The Constitution of Pakistan also acknowledges this fact, as enshrined in Article 10-A, that a citizen faced with a criminal charge will be entitled to a fair trial and due process. In another Article, i.e., Art 175(2), the Constitution clearly provides that a court will have only the jurisdiction as provided by the Constitution, which clearly gives such jurisdiction to civil courts. This later provision was subsequently amended by two amendments, 21st and 23rd, in 2015 and 2017, whereby certain offences under the Army Act 1952 were permitted to be tried by military courts, but both these amendments had sunset clauses and are not in force any longer.

However, Section 2(d)(i)(ii) of the Army Act, 1952 provides for civilians, who commit certain offences that are directed towards military installations and an offence under Official Secret Act to be subject to Pakistan Army Act, 1952 thereby making them liable to be tried under Pakistan Army Act. These provisions are still part of the Act and read as under and remain valid.

2. Persons subject to the Act-(I).
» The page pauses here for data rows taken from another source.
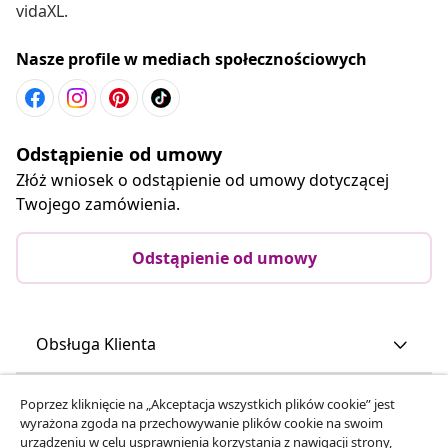
vidaXL.
Nasze profile w mediach społecznościowych
Odstąpienie od umowy
Złóż wniosek o odstąpienie od umowy dotyczącej
Twojego zamówienia.
Odstąpienie od umowy
Obsługa Klienta
Biznes
Poprzez kliknięcie na „Akceptacja wszystkich plików cookie” jest
wyrażona zgoda na przechowywanie plików cookie na swoim
urządzeniu w celu usprawnienia korzystania z nawigacji strony,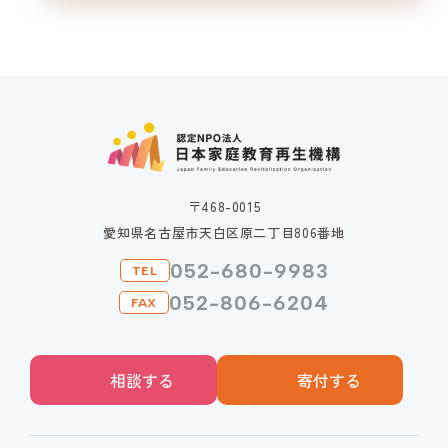
〒468-0015
愛知県名古屋市天白区原二丁目806番地
052-680-9983
TEL
052-806-6204
FAX
相談する
寄付する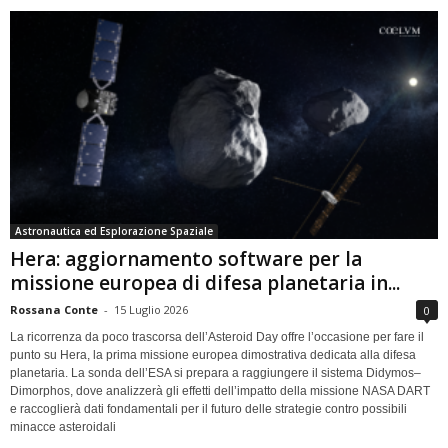
Astronautica ed Esplorazione Spaziale
Hera: aggiornamento software per la
missione europea di difesa planetaria in...
Rossana Conte
-
15 Luglio 2026
0
La ricorrenza da poco trascorsa dell’Asteroid Day offre l’occasione per fare il
punto su Hera, la prima missione europea dimostrativa dedicata alla difesa
planetaria. La sonda dell’ESA si prepara a raggiungere il sistema Didymos–
Dimorphos, dove analizzerà gli effetti dell’impatto della missione NASA DART
e raccoglierà dati fondamentali per il futuro delle strategie contro possibili
minacce asteroidali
The following persons shall be subject to this Act, namely:

(d) persons not otherwise subject to this Act who are accused of:

(i) seducing or attempting to seduce any person subject to this Act from his duty or allegiance to Government, or,
(ii) having committed, in relation to any work of defence, arsenal, naval, military or air force establishment or station, ship or aircraft or otherwise in relation to the naval, military or air force affairs of Pakistan, an offence under the Official Secrets Act, 1923.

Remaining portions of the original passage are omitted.